Answer with nothing except the number of lines in the listing that include the word "birçok".

→ Dataset entries
::::
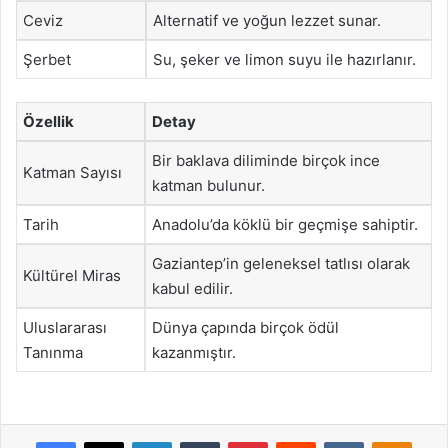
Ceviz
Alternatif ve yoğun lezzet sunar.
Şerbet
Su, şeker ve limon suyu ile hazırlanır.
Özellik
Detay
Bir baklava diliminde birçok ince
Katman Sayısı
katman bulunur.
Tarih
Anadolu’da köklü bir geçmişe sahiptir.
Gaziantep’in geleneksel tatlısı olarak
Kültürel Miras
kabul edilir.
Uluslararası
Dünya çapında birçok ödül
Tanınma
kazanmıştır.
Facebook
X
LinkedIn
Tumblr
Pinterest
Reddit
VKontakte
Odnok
::::
→ Response to the task
2